Your Nature News story '50-year-old fire put out' (doi:10.1038/news.2007.281) mentions that an underground coal fire in Xinjiang's Terak coalfield in China has been extinguished, as has another, near Urumqi, that had burnt for 130 years. However, we remain unconvinced that the Terak coalfield fire will not reignite.

As a result of more than three years' efforts by the Xinjiang Coalfield Fire-fighting Project Office, the coalfield fire in Liuhuanggou, near Urumqi, was put out in 2004. We have been detecting signs of revival since 2005, however, including sporadic heat anomalies in sub-zones and smoke escaping from surface fissures.

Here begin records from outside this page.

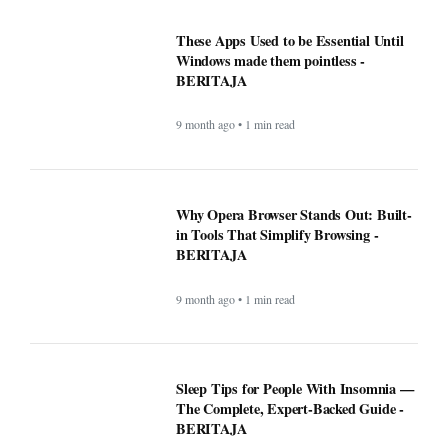
These Apps Used to be Essential Until
Windows made them pointless -
BERITAJA
9 month ago • 1 min read
Why Opera Browser Stands Out: Built-
in Tools That Simplify Browsing -
BERITAJA
9 month ago • 1 min read
Sleep Tips for People With Insomnia —
The Complete, Expert-Backed Guide -
BERITAJA
9 month ago • 1 min read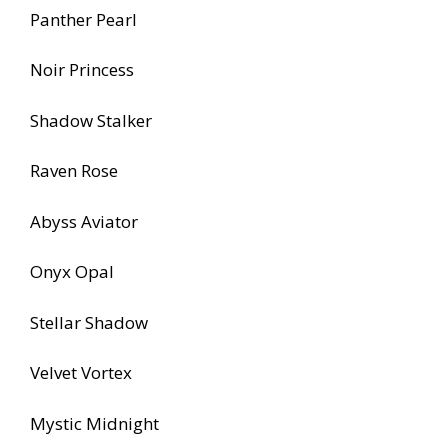
Panther Pearl
Noir Princess
Shadow Stalker
Raven Rose
Abyss Aviator
Onyx Opal
Stellar Shadow
Velvet Vortex
Mystic Midnight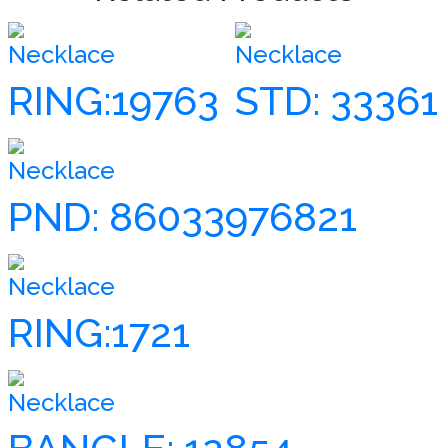
Necklace
Necklace
RING:19763
STD: 33361
Necklace
PND: 86033976821
Necklace
RING:1721
Necklace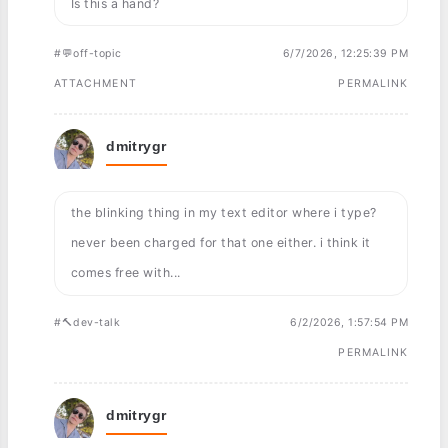
Is this a hand?
#💬off-topic
6/7/2026, 12:25:39 PM
ATTACHMENT
PERMALINK
dmitrygr
the blinking thing in my text editor where i type?
never been charged for that one either. i think it
comes free with...
#🔨dev-talk
6/2/2026, 1:57:54 PM
PERMALINK
dmitrygr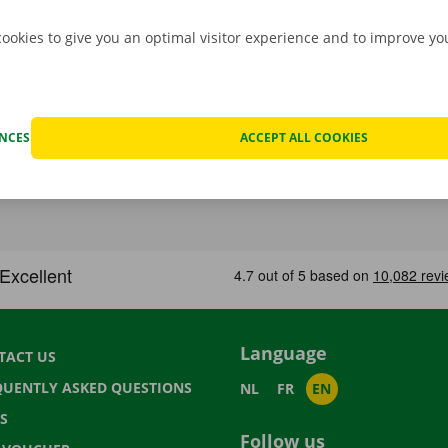
cookies to give you an optimal visitor experience and to improve y
ENCES
ACCEPT ALL COOKIES
Language
TACT US
QUENTLY ASKED QUESTIONS
NL
FR
EN
S
Follow us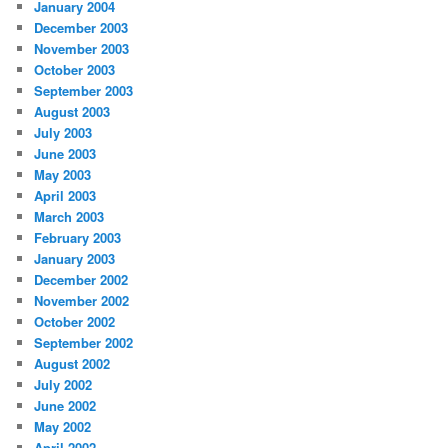
January 2004
December 2003
November 2003
October 2003
September 2003
August 2003
July 2003
June 2003
May 2003
April 2003
March 2003
February 2003
January 2003
December 2002
November 2002
October 2002
September 2002
August 2002
July 2002
June 2002
May 2002
April 2002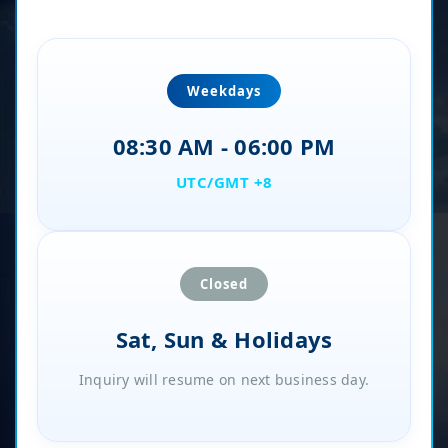
Weekdays
08:30 AM - 06:00 PM
UTC/GMT +8
Closed
Sat, Sun & Holidays
Inquiry will resume on next business day.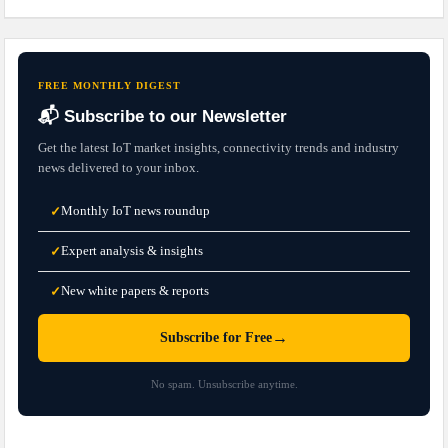
FREE MONTHLY DIGEST
📬 Subscribe to our Newsletter
Get the latest IoT market insights, connectivity trends and industry
news delivered to your inbox.
Monthly IoT news roundup
✓
Expert analysis & insights
✓
New white papers & reports
✓
→
Subscribe for Free
No spam. Unsubscribe anytime.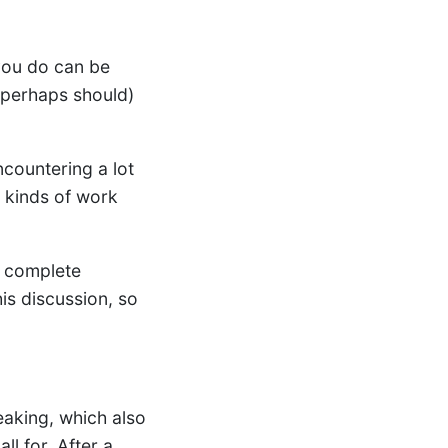
you do can be
(perhaps should)
ncountering a lot
s kinds of work
a complete
his discussion, so
eaking, which also
ll for. After a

Local blocking of the fires has caused a redistribution of ground stress, resulting in new fissures connecting with the surface. These fissures allow entry of oxygen and promote heat circulation. Meanwhile, mining in the vicinity may have disrupted fire-suppression measures, causing new fire spots to start up around the previous fire zone.

Since 2005, the Liuhuanggou coalfield roads have been levelled to facilitate fire-fighting operations. Coal that was previously hard to extract can now be easily mined, illegally, from the coal-seam outcrops just by stripping the soil overburden that was once covered for the purpose of firefighting.

Illegal mining may also have helped to revive the fire. In coalfields in Xiaolongkou and Xiaohuangshan, for example, where fires had been confirmed as extinguished in 2001 by the Chinese government, illegal mining activities have already caused the fires to revive.

The Chinese government should prohibit uncontrolled mining activities and maintain long-term monitoring in and around the extinguished fire zones to prevent the fires from reigniting.